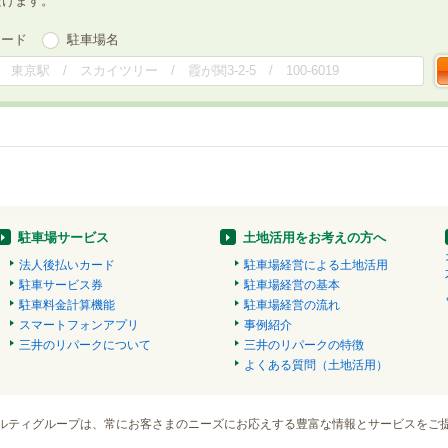
だけます。
ワード
駐車場名
駐車場サービス
土地活用をお考えの方へ
法人後払いカード
駐車場経営による土地活用
駐車サービス券
駐車場経営の基本
駐車料金計算機能
駐車場経営の流れ
スマートフォンアプリ
事例紹介
三井のリパークについて
三井のリパークの特徴
よくある質問（土地活用）
ルティグループは、常にお客さまのニーズにお応えする豊富な情報とサービスをご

● **PROBLEM STATEMENT**
Omit pictures and output the listing exactly.

● **PROBLEM SOLUTION**
だけます。
ワード
駐車場名
駐車場サービス
土地活用をお考えの方へ
法人後払いカード
駐車場経営による土地活用
駐車サービス券
駐車場経営の基本
駐車料金計算機能
駐車場経営の流れ
スマートフォンアプリ
事例紹介
三井のリパークについて
三井のリパークの特徴
よくある質問（土地活用）
ルティグループは、常にお客さまのニーズにお応えする豊富な情報とサービスをご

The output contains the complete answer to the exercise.